--- Data to process ---
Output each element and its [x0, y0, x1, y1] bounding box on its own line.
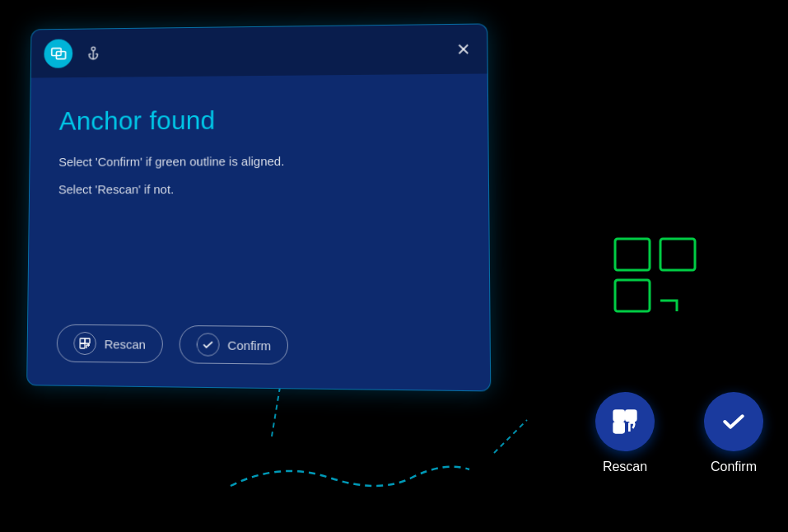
ar-buttons-container: Rescan Confirm — [595, 392, 763, 474]
anchor-icon — [82, 42, 105, 65]
anchor-outline-box — [611, 235, 702, 320]
ar-rescan-label: Rescan — [603, 460, 647, 474]
svg-rect-13 — [615, 239, 650, 270]
svg-rect-10 — [80, 338, 85, 343]
svg-point-4 — [91, 47, 95, 51]
panel-text-2: Select 'Rescan' if not. — [58, 180, 458, 200]
panel-content: Anchor found Select 'Confirm' if green o… — [28, 73, 489, 310]
svg-line-0 — [272, 387, 280, 436]
ar-confirm-label: Confirm — [711, 460, 757, 474]
svg-rect-18 — [614, 422, 624, 432]
ar-confirm-group: Confirm — [704, 392, 763, 474]
confirm-icon-circle — [196, 333, 219, 357]
ar-confirm-button[interactable] — [704, 392, 763, 451]
rescan-icon-circle — [73, 332, 96, 355]
panel-icon — [44, 39, 72, 68]
confirm-button[interactable]: Confirm — [179, 325, 288, 365]
ar-rescan-button[interactable] — [595, 392, 655, 451]
panel-text-1: Select 'Confirm' if green outline is ali… — [58, 151, 458, 171]
main-panel: Anchor found Select 'Confirm' if green o… — [26, 23, 491, 391]
svg-rect-14 — [660, 239, 695, 270]
svg-rect-11 — [85, 338, 90, 343]
rescan-button[interactable]: Rescan — [57, 324, 163, 363]
svg-rect-15 — [615, 280, 650, 311]
panel-title: Anchor found — [59, 104, 458, 137]
panel-titlebar — [31, 24, 487, 77]
close-button[interactable] — [451, 38, 475, 61]
svg-rect-17 — [626, 411, 636, 421]
svg-line-1 — [494, 420, 527, 453]
confirm-label: Confirm — [227, 338, 271, 352]
screen-icon — [50, 45, 66, 62]
svg-rect-12 — [80, 343, 85, 348]
panel-footer: Rescan Confirm — [27, 308, 490, 391]
rescan-label: Rescan — [105, 337, 146, 352]
svg-rect-16 — [614, 411, 624, 421]
ar-rescan-group: Rescan — [595, 392, 655, 474]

--- Exercise aim ---
Your answer must be the entries repeated exactly, with no pictures.

--- Task output ---
Output each element and its [x0, y0, x1, y1] bounding box on its own line.
ar-buttons-container: Rescan Confirm — [595, 392, 763, 474]
anchor-icon — [82, 42, 105, 65]
anchor-outline-box — [611, 235, 702, 320]
ar-rescan-label: Rescan — [603, 460, 647, 474]
svg-rect-13 — [615, 239, 650, 270]
svg-rect-10 — [80, 338, 85, 343]
svg-point-4 — [91, 47, 95, 51]
panel-text-2: Select 'Rescan' if not. — [58, 180, 458, 200]
panel-content: Anchor found Select 'Confirm' if green o… — [28, 73, 489, 310]
svg-line-0 — [272, 387, 280, 436]
ar-confirm-label: Confirm — [711, 460, 757, 474]
svg-rect-18 — [614, 422, 624, 432]
ar-confirm-group: Confirm — [704, 392, 763, 474]
confirm-icon-circle — [196, 333, 219, 357]
ar-confirm-button[interactable] — [704, 392, 763, 451]
rescan-icon-circle — [73, 332, 96, 355]
panel-icon — [44, 39, 72, 68]
confirm-button[interactable]: Confirm — [179, 325, 288, 365]
ar-rescan-button[interactable] — [595, 392, 655, 451]
panel-text-1: Select 'Confirm' if green outline is ali… — [58, 151, 458, 171]
main-panel: Anchor found Select 'Confirm' if green o… — [26, 23, 491, 391]
svg-rect-14 — [660, 239, 695, 270]
svg-rect-11 — [85, 338, 90, 343]
rescan-button[interactable]: Rescan — [57, 324, 163, 363]
svg-rect-15 — [615, 280, 650, 311]
panel-title: Anchor found — [59, 104, 458, 137]
panel-titlebar — [31, 24, 487, 77]
close-button[interactable] — [451, 38, 475, 61]
svg-rect-17 — [626, 411, 636, 421]
svg-line-1 — [494, 420, 527, 453]
confirm-label: Confirm — [227, 338, 271, 352]
screen-icon — [50, 45, 66, 62]
svg-rect-12 — [80, 343, 85, 348]
panel-footer: Rescan Confirm — [27, 308, 490, 391]
rescan-label: Rescan — [105, 337, 146, 352]
svg-rect-16 — [614, 411, 624, 421]
ar-rescan-group: Rescan — [595, 392, 655, 474]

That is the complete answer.